For advice on how to manage your money in retirement you may want to seek the advice of an Independent Financial Adviser. The Money advice Service recommends the following tips on managing financial changes in retirement:
- Draw up a budget for retirement
- Identify possible cuts in spending
- Look for ways to increase income
Retirement options for property owners
If you retire without a pension, or without a sufficient pension to live comfortably, but own your own home, unlocking cash from your property could be the most sensible option to see you through retirement.
There are two main ways to free up money from your property. One option is to downsize and move to a smaller, less expensive property, or to a cheaper area; another is to release money from your property through equity release.
Let’s take a look at the pros and cons of downsizing and equity release
Downsizing to increase standard of living in retirement
Perhaps the biggest benefit of downsizing is that you retain ownership of your property and can still pass it on to family when you die. Also, money is released without incurring debt. However, you will need to have a sufficiently large enough home to enable you to downsize. There is also the option to move to a cheaper area.
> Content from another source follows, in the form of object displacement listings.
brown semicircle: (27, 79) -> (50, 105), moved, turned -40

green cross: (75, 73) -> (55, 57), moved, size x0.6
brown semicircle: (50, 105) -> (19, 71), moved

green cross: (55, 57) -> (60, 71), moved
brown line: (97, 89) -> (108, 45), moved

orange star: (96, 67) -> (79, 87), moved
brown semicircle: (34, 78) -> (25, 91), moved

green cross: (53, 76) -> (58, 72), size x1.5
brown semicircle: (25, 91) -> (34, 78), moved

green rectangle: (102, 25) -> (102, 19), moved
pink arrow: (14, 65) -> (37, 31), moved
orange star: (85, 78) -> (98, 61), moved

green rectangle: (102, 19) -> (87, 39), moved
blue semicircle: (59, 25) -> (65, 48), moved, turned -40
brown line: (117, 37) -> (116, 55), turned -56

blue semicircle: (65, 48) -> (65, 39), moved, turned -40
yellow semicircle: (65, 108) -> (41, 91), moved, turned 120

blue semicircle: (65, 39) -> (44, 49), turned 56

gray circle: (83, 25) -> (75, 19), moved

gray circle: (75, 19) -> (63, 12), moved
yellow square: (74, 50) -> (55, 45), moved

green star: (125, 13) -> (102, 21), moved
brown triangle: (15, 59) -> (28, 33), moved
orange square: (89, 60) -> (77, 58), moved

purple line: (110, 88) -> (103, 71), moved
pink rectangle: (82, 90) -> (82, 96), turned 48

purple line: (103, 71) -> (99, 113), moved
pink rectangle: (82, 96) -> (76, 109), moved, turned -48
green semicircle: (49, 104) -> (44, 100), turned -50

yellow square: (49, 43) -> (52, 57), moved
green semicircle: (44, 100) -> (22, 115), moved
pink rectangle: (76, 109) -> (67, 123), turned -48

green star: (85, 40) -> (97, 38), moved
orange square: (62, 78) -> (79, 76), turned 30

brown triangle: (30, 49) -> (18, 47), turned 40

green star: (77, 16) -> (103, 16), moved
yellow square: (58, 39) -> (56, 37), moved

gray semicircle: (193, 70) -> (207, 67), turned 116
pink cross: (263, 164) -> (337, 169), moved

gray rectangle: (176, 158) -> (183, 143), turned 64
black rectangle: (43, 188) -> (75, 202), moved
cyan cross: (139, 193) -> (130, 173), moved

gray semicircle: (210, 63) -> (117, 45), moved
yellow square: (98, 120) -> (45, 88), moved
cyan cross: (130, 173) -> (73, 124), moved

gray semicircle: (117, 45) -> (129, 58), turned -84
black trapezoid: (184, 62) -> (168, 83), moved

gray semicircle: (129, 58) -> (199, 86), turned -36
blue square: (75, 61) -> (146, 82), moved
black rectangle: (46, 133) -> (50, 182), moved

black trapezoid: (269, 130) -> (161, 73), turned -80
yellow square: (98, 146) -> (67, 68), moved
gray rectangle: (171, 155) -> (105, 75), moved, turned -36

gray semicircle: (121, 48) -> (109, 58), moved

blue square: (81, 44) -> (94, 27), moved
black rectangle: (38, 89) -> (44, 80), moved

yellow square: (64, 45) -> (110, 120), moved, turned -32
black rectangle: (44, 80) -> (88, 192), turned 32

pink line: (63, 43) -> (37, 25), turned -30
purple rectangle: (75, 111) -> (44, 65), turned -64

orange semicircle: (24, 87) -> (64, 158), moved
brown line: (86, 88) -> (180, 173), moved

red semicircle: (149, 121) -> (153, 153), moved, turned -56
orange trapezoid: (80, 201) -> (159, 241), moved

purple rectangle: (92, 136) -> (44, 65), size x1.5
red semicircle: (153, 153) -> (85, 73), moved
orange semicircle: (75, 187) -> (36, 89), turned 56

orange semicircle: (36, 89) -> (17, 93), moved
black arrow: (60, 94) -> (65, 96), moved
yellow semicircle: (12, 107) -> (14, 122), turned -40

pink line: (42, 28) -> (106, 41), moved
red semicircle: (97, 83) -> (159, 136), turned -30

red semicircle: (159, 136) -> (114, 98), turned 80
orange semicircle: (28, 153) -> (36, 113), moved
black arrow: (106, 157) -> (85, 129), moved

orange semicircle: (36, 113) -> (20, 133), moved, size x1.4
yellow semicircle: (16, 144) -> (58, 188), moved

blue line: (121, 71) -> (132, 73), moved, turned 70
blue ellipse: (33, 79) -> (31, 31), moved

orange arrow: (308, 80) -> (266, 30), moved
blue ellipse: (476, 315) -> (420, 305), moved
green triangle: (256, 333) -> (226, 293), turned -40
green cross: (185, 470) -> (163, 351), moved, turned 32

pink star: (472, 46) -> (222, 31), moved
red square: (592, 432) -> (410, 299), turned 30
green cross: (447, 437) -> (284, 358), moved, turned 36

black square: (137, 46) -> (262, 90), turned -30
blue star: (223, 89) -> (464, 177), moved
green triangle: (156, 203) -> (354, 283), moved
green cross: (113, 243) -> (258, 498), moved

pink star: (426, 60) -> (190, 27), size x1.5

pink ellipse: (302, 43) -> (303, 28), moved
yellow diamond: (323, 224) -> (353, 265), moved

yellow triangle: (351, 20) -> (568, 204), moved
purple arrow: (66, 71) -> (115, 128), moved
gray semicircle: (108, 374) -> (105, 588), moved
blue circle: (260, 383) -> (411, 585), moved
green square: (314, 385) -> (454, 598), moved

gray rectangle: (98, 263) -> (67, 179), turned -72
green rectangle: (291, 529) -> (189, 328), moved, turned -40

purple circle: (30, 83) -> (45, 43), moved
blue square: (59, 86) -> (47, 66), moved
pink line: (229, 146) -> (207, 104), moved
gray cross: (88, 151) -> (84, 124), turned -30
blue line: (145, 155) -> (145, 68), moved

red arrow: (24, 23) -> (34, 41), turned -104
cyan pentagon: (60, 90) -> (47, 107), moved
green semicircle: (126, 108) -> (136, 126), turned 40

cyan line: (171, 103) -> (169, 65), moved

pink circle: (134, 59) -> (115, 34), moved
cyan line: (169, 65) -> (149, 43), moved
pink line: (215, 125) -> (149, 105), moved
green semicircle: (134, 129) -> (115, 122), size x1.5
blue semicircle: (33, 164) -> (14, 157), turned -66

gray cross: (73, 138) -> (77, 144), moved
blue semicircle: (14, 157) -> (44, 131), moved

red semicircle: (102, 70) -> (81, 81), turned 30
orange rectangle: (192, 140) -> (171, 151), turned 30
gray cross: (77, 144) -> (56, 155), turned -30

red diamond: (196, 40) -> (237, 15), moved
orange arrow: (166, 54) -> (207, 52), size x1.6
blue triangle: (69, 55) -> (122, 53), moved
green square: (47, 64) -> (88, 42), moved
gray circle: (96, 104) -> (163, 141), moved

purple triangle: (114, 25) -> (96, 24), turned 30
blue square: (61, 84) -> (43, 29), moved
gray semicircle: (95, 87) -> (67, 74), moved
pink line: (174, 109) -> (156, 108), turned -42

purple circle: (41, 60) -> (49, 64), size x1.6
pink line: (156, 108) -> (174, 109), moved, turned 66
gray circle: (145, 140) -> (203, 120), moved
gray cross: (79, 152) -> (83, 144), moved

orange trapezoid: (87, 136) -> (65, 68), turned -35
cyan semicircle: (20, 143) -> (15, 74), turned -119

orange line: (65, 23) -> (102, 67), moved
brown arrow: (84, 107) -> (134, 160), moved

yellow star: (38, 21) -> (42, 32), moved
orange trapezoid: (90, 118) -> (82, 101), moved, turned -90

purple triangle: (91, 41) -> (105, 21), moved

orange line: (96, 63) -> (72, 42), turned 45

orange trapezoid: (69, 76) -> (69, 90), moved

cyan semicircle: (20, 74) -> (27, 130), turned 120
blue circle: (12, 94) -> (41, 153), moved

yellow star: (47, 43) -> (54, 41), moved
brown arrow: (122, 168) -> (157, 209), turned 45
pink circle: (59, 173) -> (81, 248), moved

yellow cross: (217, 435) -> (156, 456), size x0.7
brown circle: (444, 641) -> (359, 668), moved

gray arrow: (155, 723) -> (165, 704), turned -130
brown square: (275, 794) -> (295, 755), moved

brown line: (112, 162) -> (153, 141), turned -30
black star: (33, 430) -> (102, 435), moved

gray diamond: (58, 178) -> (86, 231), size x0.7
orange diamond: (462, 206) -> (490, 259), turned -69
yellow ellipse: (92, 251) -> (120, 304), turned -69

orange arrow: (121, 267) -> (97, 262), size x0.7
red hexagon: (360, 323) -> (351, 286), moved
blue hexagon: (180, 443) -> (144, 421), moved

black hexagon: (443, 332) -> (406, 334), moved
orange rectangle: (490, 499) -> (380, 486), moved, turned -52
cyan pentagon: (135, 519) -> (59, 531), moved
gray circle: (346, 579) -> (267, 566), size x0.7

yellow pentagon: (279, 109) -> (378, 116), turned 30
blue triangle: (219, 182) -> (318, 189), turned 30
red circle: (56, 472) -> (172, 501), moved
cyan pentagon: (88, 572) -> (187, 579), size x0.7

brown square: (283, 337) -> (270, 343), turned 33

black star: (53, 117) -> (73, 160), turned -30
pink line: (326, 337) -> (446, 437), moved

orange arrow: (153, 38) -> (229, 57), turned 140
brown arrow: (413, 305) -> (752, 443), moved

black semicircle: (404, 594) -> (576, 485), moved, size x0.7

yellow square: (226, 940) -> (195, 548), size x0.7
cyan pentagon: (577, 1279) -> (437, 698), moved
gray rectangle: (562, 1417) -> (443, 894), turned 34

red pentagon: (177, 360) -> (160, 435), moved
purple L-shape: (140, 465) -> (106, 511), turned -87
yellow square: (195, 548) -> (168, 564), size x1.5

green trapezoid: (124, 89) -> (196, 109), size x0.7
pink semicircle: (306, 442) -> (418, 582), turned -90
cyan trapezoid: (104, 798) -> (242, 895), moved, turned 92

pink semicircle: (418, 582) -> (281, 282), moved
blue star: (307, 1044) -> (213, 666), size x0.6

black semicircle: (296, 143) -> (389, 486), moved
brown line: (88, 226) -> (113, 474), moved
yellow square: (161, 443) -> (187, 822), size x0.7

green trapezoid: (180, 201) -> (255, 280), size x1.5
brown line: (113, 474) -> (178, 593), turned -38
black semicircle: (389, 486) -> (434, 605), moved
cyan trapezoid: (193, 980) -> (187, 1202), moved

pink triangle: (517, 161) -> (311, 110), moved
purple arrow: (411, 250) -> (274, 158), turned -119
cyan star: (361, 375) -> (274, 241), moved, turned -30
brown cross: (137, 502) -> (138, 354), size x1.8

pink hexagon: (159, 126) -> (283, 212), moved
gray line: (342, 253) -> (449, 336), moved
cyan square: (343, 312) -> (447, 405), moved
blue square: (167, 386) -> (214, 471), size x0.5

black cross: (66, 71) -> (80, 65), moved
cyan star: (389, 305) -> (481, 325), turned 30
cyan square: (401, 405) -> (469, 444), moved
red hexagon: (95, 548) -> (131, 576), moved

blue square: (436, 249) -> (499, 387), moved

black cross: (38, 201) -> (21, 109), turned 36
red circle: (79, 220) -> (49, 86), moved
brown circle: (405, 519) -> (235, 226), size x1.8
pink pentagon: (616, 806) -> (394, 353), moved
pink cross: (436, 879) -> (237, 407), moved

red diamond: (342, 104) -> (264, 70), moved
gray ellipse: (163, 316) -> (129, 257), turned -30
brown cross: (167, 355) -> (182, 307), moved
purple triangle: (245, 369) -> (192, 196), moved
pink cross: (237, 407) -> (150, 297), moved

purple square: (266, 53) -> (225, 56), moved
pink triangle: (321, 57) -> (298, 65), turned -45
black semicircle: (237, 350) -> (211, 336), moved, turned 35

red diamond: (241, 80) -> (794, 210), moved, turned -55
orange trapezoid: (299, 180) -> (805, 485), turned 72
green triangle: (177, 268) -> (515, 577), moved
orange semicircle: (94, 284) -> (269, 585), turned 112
The disadvantage of selling your home to release capital comes down to the cost. When selling property, you may not achieve the market price you hoped for. Then there is the actual cost of downsizing, which includes Estate Agent fees, valuation fees, stamp duty, legal fees and removal costs. This could substantially eat into the capital released. According to Saga this could amount to more than £25,000.
In addition, emotional attachment to both the property and its contents may be problematic. If you are moving to a smaller home, you won’t be able to take everything with you. This process can be emotionally overwhelming. If you have made up your mind to downsize, the MyMove senior-friendly guide to downsizing has some great tips to make the process easier. Don’t underestimate the fact that moving away from friends and established neighbours can be quite a wrench.
If you still have a mortgage, the option of downsizing may not be possible, particularly if you don’t have any additional sources of income. Even with some income, a relatively small mortgage is difficult to get in later life.
Equity release: the pros and cons
Equity release is a way of releasing money from your home and turning it into a cash lump sum while you are still living there. It’s a financial product only available to the over 55s (over 65s for home reversion plans) and is designed to help people get money from their property without moving. One of the big attractions of equity release is that you don’t have to have finished paying off your mortgage to do this.
Tip: use an equity release calculator like this one to get an idea of how much you could release before committing to anything.
There are two forms of equity release:
- Lifetime mortgages (different to standard mortgages)
- Home reversion plans
Lifetime mortgages are the most popular form of equity release. Find out the reasons why you may consider equity release with a lifetime mortgage here. Lifetime mortgages are different to standard mortgages as you don’t have to make monthly repayments (though there are some equity release products where you can). Instead, with a lifetime mortgage the interest builds up and is paid back to the lender when you die or move into care and the property is sold.
Home reversion plans are when you sell a part of your property to a scheme provider and they pay you a tax-free lump sum in return. You have the right to live in your home rent-free for life, but as the lump sum is calculated at much less than the value of your home, and the payback is based on a percentage ownership, the equity release company usually benefits substantially when the property is sold and they recoup their share.
When considering downsizing or equity release it is a good idea to seek the advice of an Independent Financial Adviser who will assess the best options for you and your financial circumstances.